刀也は半笑いの表情のままジンの肩を押し歩き始め、サラの疑問に答えた。
……もっともその疑問はそのままジンの疑問でもあったが。
「船に乗る前にエリア3で言っただろう。拘束し、本部に連れて帰ると」
それを聞いたサラは、慌てて言い返す。
「それは確かに言ってましたけど……もうジン君には危険は無いって分かってるじゃないですか!」
「無論それは分かっているが、そう報告している以上、建前としてな」
サラはどうにも手錠に納得がいかないようだ。
目に見えて不機嫌な表情で黙り込み、刀也とジンの後に続く。
報告……ハウンドの本部に既に船内で連絡していたのだろうか。
エリア3からここまで繋げるなんて、最新の通信技術は凄いものだ……などとジンは技術者ならではの感想を呑気に抱いていた。
ジンは特に抵抗することなく、促されるままに歩く。
そもそも軍港ではなく、この小さな漁港に3人で降りた時点でなんとなく刀也の狙いは読めていた。
「刀也……俺をハウンドに?」
そう尋ねると、刀也は不敵な笑みを浮かべて言った。
「流石に分かるか。その『力』はともかく、お前のような腕利きを軍にみすみす渡すわけにはいかんからな、悪いがお前には数字持ちになってもらう」
早い話がハウンドへの強引な勧誘であった。
それを聞いて反応したのはまたしてもサラだった。
「も、もう! そういうことなら先に私にも教えて下さいよ! ……まったく、私が先に誘ったのにまるで意味無かったじゃないですか……もう……ブツブツ」
昨晩の甲板での会話を気にしているようだった。
その表情は一転し、赤くなりながらも嬉しそうだ。
「なんだ、アールミラーからも誘われてたのか?」
「夜に甲板に出ていたら、たまたま会って。そこでサラさんに誘われたんだけど……考えさせてくれって言ってその場では断ってしまったんだ」
ジンと刀也はゆっくりと歩を進めながら話す。
2人はいつの間にかサラに追い抜かれ、「早く! こっちですジン君!」などと急かされてしまう。
「やれやれまるで百人相だ。ところでジン、結局アールミラーには敬語で話すのか?」
「あー……それも夜、甲板で話した時にやっぱり年功序列は大事にしたいかなって思って断ったんだ」
「なるほど……2人きりで良い話が出来たようで、何よりだ」
そう言って刀也は笑みを見せる。
しかしジンは、刀也にサラとの関係を暗に弄られていることに気付かない。
「――このエリア1の都市区画は4階層に分けられている。現在俺達のいる最下層、第4層は港に直結していることもあって店が多く立ち並ぶ所謂マーケットだな」
ジンが辺りを見渡すと、確かに店が多い……というか店しかない。
水揚げしたばかりの鮮魚を売る魚屋や、果物・野菜などを売っている八百屋。よく見ると数は少ないが精肉店なんかもあるようだ。

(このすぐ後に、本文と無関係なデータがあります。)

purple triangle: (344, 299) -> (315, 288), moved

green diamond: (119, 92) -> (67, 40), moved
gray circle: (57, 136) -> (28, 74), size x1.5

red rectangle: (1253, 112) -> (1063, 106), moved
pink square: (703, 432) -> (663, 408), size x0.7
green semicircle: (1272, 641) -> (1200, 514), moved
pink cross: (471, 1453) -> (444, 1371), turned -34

漁港の近くだからか、ここらには食品を扱う店が集中しているようだ。
(港によっては工業製品を扱う店もありそうだな……ナイフ以外の武器は無くなってしまったし、後で見に行きたいな)
「そしてひとつ上の第3層……そこには立ち寄らないが、主に住宅街だ。エリア1の都市部で働いてる人間やバーテクス正規軍の家族のほとんどが第3層に住んでいる」
「あ、私も第3層に部屋を借りてますよ。実家は違う場所ですけど」
いつの間にかサラが隣にいて、ヒョコっと顔を出した。
実家……そういえば同じエリア1でも、都市区画から離れた農業区画出身だとサラは言っていた。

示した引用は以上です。